(Beginning of DATASET ENTRIES)

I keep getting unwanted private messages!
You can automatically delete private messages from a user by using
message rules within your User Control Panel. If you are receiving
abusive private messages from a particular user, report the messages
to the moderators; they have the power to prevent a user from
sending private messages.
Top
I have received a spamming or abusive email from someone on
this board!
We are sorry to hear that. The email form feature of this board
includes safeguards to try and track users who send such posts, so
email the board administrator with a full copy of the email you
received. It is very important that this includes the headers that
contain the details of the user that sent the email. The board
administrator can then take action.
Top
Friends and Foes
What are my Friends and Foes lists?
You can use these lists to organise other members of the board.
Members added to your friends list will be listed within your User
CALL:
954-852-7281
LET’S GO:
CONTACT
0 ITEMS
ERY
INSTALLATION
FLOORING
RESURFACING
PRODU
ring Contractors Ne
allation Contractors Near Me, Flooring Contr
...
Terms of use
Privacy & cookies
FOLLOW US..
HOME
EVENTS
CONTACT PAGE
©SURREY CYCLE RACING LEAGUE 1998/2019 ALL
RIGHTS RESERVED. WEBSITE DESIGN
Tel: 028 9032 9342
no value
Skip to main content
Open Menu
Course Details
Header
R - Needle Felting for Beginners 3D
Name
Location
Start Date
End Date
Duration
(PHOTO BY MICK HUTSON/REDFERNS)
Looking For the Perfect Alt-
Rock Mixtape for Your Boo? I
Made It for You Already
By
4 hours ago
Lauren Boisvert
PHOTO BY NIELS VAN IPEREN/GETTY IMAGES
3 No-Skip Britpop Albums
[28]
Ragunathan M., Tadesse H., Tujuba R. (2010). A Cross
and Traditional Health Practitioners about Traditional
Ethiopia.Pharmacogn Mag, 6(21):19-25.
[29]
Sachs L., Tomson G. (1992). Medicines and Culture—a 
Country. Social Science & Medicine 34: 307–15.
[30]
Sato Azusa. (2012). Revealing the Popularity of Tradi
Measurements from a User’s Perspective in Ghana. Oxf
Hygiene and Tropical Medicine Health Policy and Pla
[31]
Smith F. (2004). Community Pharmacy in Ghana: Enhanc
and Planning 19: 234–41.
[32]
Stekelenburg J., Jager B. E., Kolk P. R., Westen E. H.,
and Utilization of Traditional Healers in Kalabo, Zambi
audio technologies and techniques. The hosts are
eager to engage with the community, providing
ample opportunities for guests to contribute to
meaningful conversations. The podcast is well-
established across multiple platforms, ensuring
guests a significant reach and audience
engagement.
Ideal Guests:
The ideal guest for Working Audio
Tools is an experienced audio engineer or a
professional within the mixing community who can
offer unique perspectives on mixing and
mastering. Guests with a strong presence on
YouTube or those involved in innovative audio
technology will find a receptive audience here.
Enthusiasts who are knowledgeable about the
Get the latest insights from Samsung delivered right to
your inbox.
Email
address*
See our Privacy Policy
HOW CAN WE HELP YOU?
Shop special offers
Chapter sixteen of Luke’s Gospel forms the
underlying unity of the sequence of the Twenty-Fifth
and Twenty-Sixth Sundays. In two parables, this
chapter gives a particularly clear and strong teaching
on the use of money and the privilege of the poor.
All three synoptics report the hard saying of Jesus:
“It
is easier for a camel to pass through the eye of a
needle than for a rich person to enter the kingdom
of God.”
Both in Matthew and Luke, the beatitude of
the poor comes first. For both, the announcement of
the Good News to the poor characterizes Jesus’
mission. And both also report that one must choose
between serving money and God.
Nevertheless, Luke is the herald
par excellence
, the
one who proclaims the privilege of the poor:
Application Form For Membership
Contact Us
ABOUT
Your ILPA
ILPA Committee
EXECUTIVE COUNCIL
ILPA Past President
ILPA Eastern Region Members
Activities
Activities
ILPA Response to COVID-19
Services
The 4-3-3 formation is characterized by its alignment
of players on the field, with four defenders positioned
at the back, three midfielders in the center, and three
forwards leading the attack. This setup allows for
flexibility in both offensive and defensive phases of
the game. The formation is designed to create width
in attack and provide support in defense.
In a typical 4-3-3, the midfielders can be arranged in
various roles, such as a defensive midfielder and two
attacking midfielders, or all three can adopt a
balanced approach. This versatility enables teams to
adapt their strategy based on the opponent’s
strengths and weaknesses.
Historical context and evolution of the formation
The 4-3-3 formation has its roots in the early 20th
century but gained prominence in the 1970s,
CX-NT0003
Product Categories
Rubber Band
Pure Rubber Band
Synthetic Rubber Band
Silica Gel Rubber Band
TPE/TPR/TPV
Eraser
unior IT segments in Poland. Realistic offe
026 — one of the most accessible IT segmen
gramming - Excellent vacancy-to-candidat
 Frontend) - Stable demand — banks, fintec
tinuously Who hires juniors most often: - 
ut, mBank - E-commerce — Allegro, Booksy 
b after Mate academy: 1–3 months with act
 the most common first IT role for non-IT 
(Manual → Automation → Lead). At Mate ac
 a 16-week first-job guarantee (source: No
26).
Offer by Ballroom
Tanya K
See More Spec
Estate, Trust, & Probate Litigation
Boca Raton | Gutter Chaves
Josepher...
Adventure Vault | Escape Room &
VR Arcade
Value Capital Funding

(End of DATASET ENTRIES)

» **WHAT YOU HAVE TO DO**
Among the lines of the data above, count those holding "PHOTO" and state only the number.

» **WORKED SOLUTION**
2